The Department of Art and Art History regards Hunt Gallery as a classroom
offering rich pedagogical experiences to the community. Six or seven
professional exhibitions are scheduled during each academic year, and
MBC student work is shown towards the end of the spring semester and
during May Term.
- Current student work is exhibited regularly throughout
the academic year in Deming Hall. The Deming Alternative Gallery (a hallway
space) is located on the first floor of Deming.
- Many of our studio art graduates become professionally engaged
in the visual arts. See the “career ideas” section.
- Students are taught the following skills and practices that are essential
in art but that also apply to other life and career areas:
- perceptual skills
- analytical and critical competence
- technical skills related to specific media
- the importance of process
- creative problem-solving
- various means of artistic conceptualization.
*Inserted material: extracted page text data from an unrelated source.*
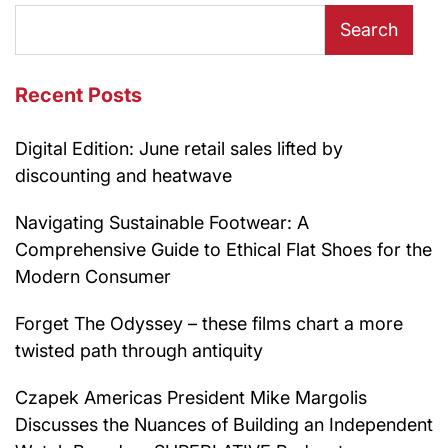
Search
Recent Posts
Digital Edition: June retail sales lifted by
discounting and heatwave
Navigating Sustainable Footwear: A
Comprehensive Guide to Ethical Flat Shoes for the
Modern Consumer
Forget The Odyssey – these films chart a more
twisted path through antiquity
Czapek Americas President Mike Margolis
Discusses the Nuances of Building an Independent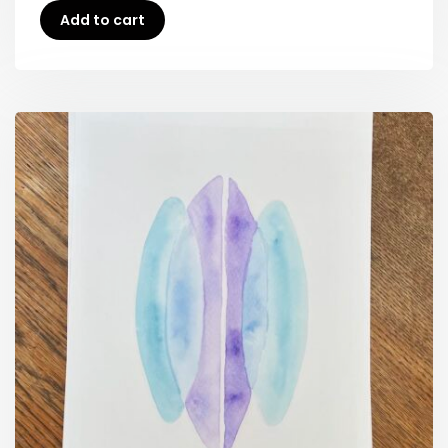
Add to cart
- Goals of the studio art major include cultivating informed student-artists
and student-designers who
- embrace the necessity of process
- appreciate the intellectual and practical value of studying art
in the liberal arts context, making interdisciplinary connections;
- analyze and evaluate ideas, making plausible and creative connections,
inferences, and interpretations
- work and think independently
- develop creative and intellectual courage
- comprehend the written word – reading critically; clarifying
and critiquing texts as well as visual work
- make effective oral presentations, using art and design vocabulary
accurately and effectively
- organize time and establish a strong work ethic
- listen carefully; be receptive to criticism
- possess an understanding of important issues in contemporary
art
- respect the importance of the idea of tradition
- respect diverse traditions throughout the history of art
- In 100 and 200 level courses students are taught key elements of the
language of visual form as well as critical thinking, and they explore
various means of conceptualization. Upper-level courses offer opportunities
for individualized experimentation and creative communication — projects
where students construct meaning about themselves and their relationship
to society and culture, and other aspects of the human condition.